Sleep Scientists Find Further Evidence of the True Cause of Narcolepsy

For 200,000 Americans, sleep is a very unpredictable part of life.

For the estimated 200,000 Americans with narcolepsy, sleep is an unpredictable part of life. While the condition affects people differently, it can involve uneven slumber, sleep paralysis, and unintentionally falling asleep in the middle of activities like talking or driving. Now, a new discovery means scientists are one step closer to creating treatments that can even out that unpredictability.

Last year, scientists began to suspect narcolepsy is an autoimmune disease, and on Friday a team of Danish scientists presented further proof that this is true. Writing in Nature Communications, they reveal that autoreactive cytotoxic CD8 T cells were found in the blood of narcolepsy patients. These are the cells that recognize neurons and produce hypocretin, which regulates a person’s waking state.

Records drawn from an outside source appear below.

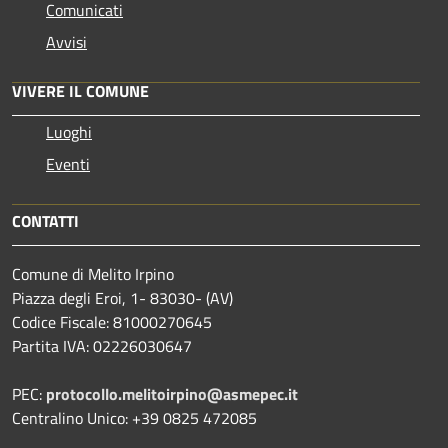
Comunicati
Avvisi
VIVERE IL COMUNE
Luoghi
Eventi
CONTATTI
Comune di Melito Irpino
Piazza degli Eroi, 1- 83030- (AV)
Codice Fiscale: 81000270645
Partita IVA: 02226030647
PEC:
protocollo.melitoirpino@asmepec.it
Centralino Unico: +39 0825 472085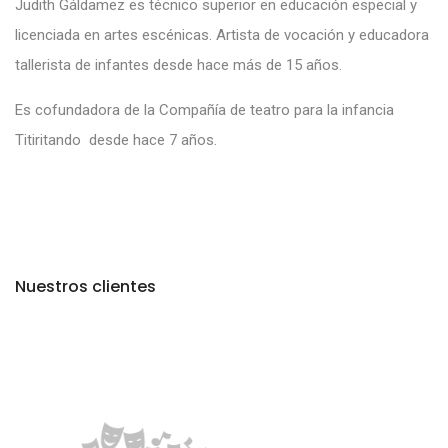
Judith Gáldamez
es técnico superior en educación especial y
licenciada en artes escénicas. Artista de vocación y educadora
tallerista de infantes desde hace más de 15 años.
Es cofundadora de la Compañía de teatro para la infancia
Titiritando desde hace 7 años.
Nuestros clientes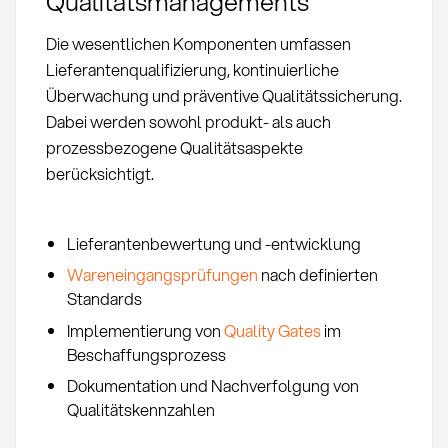
Qualitätsmanagements
Die wesentlichen Komponenten umfassen
Lieferantenqualifizierung, kontinuierliche
Überwachung und präventive Qualitätssicherung.
Dabei werden sowohl produkt- als auch
prozessbezogene Qualitätsaspekte
berücksichtigt.
Lieferantenbewertung und -entwicklung
Wareneingangsprüfungen
nach definierten
Standards
Implementierung von
Quality Gates
im
Beschaffungsprozess
Dokumentation und Nachverfolgung von
Qualitätskennzahlen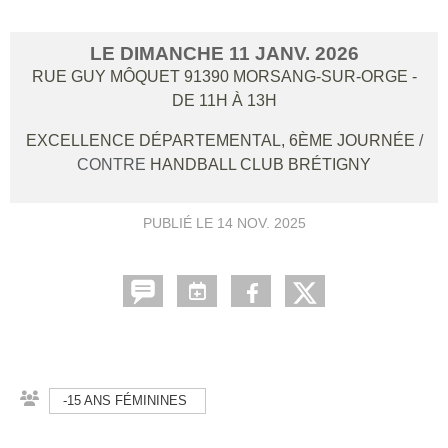
LE
DIMANCHE
11
JANV.
2026
RUE GUY MÔQUET
91390
MORSANG-SUR-ORGE
-
DE 11H À 13H
EXCELLENCE DÉPARTEMENTAL, 6ÈME JOURNÉE
/
CONTRE
HANDBALL CLUB BRÉTIGNY
PUBLIÉ LE
14 NOV. 2025
-15 ANS FÉMININES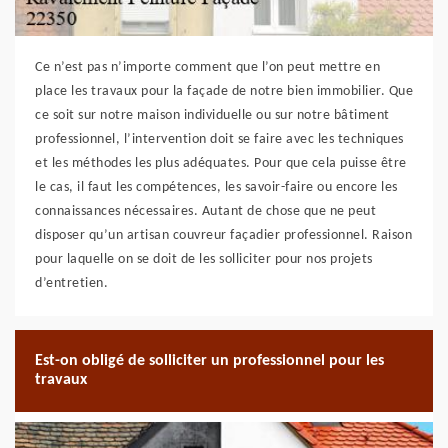
Ce n’est pas n’importe comment que l’on peut mettre en
place les travaux pour la façade de notre bien immobilier. Que
ce soit sur notre maison individuelle ou sur notre bâtiment
professionnel, l’intervention doit se faire avec les techniques
et les méthodes les plus adéquates. Pour que cela puisse être
le cas, il faut les compétences, les savoir-faire ou encore les
connaissances nécessaires. Autant de chose que ne peut
disposer qu’un artisan couvreur façadier professionnel. Raison
pour laquelle on se doit de les solliciter pour nos projets
d’entretien.
Est-on obligé de solliciter un professionnel pour les
travaux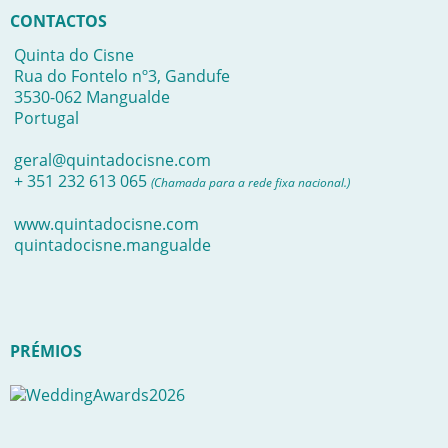
CONTACTOS
Quinta do Cisne
Rua do Fontelo nº3, Gandufe
3530-062 Mangualde
Portugal
geral@quintadocisne.com
+ 351 232 613 065
(Chamada para a rede fixa nacional.)
www.quintadocisne.com
quintadocisne.mangualde
PRÉMIOS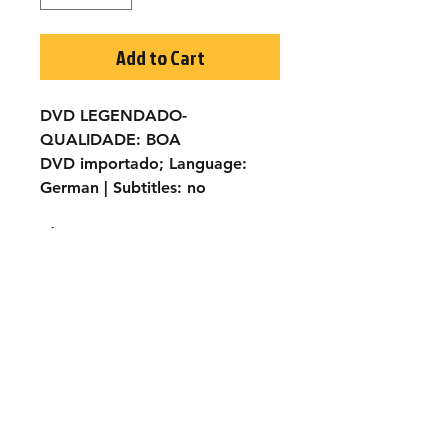
Add to Cart
DVD LEGENDADO-
QUALIDADE:
BOA
DVD importado;
Language:
German |
Subtitles:
no
TÍTULO ORIGINAL:
La collera
del vento
ANO:
1970
ELENCO:
Terence Hill, Maria
Grazia Buccella, Fernando Rey,
Jose Manuel Martin...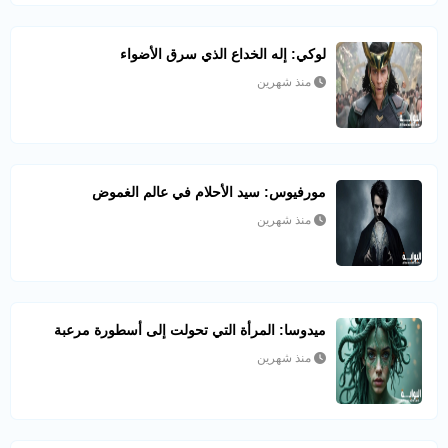
لوكي: إله الخداع الذي سرق الأضواء
منذ شهرين
مورفيوس: سيد الأحلام في عالم الغموض
منذ شهرين
ميدوسا: المرأة التي تحولت إلى أسطورة مرعبة
منذ شهرين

Autoreactive T cells are known to drive autoimmunity and contribute to the dysregulation of the immune system, leading to neurological disorders .The existence of these cells doesn’t show that they are killing neurons, but it certainly suggests that they are. Cytotoxic means that cells are capable of killing other cells — and in most narcolepsy patients, the neurons that produce hypocretin have been destroyed.

A woman who cannot sleep.
People who have narcolepsy are less able to control their sleep.

“To kill other cells, neurons producing hypocretin, CD4 and CD8 T cells usually have to work together,” co-author and University of Copenhagen neuroscience professor Birgitte Rahbek Kronum, Ph.D., explained Friday.

In 2018, scientists discovered autoreactive CD4 T cells in narcolepsy patients. Kronum says that “this was really the first proof that narcolepsy is, in fact, an autoimmune disease,” and “now we have provided more, important proof: that CD8 T cells are autoreactive too.”

Importantly, this study is specific to only one of the two types of narcolepsy. In type 1, the most common form, people lack hypocretin and suffer from cataplexy, which is a brief loss of muscle control. That’s what we’re talking about here. In type 2, patients experience the same narcoleptic symptoms but do not lack hypocretin.

For the study, 20 people with narcolepsy type 1 and 52 healthy people donated blood samples for Kronum’s team to analyze. Each of the 20 narcolepsy participants had autoreactive CD8 T cells in their blood.

But strangely enough, they found autoreactive cells in the healthy participants as well. The likely difference between the two groups, the scientists explain, is that the autoreactive cells in the healthy participants have not been activated. An integral component of autoimmune diseases is that autoimmunity lies dormant in most, if not all, people. What scientists don’t know is how these cells get activated and cause a disease to take root.

When it comes to narcolepsy, experts still aren’t sure what lies at the root of the disease: Scientists theorize that a combination of genetics and autoreactive cells trigger it, and that lower levels of the chemical hypocretin are found in the bodies of nearly all people with narcolepsy. While some treatments are available, including medications like modafinil and antidepressants, the team behind this latest study hopes its research can help pave the way for better treatments.

“Now there will probably be more focus on trying to treat narcolepsy with drugs allaying the immune system,” Kronum predicts. “This has already been attempted, though, because the hypothesis that it is an autoimmune disease has existed for many years. But now that we know that it is T cell-driven, we can begin to target and make immune treatments more effective and precise.”

Effective and precise treatments could change the lives of people who live with narcolepsy, which is a lifelong condition. Symptoms can partially improve over time but, without aid, never disappear entirely.

Abstract:

Narcolepsy Type 1 (NT1) is a neurological sleep disorder, characterized by the loss of hypocretin/orexin signaling in the brain. Genetic, epidemiological and experimental data support the hypothesis that NT1 is a T-cell-mediated autoimmune disease targeting the hypocretin producing neurons. While autoreactive CD4+ T cells have been detected in patients, CD8+ T cells have only been examined to a minor extent. Here we detect CD8+ T cells specific toward narcolepsy-relevant peptides presented primarily by NT1-associated HLA types in the blood of 20 patients with NT1 as well as in 52 healthy controls, using peptide-MHC-I multimers labeled with DNA barcodes. In healthy controls carrying the disease-predisposing HLA-DQB1*06:02 allele, the frequency of autoreactive CD8+ T cells was lower as compared with both NT1 patients and HLA-DQB1*06:02-negative healthy individuals. These findings suggest that a certain level of CD8+ T-cell reactivity combined with HLA-DQB1*06:02 expression is important for NT1 development.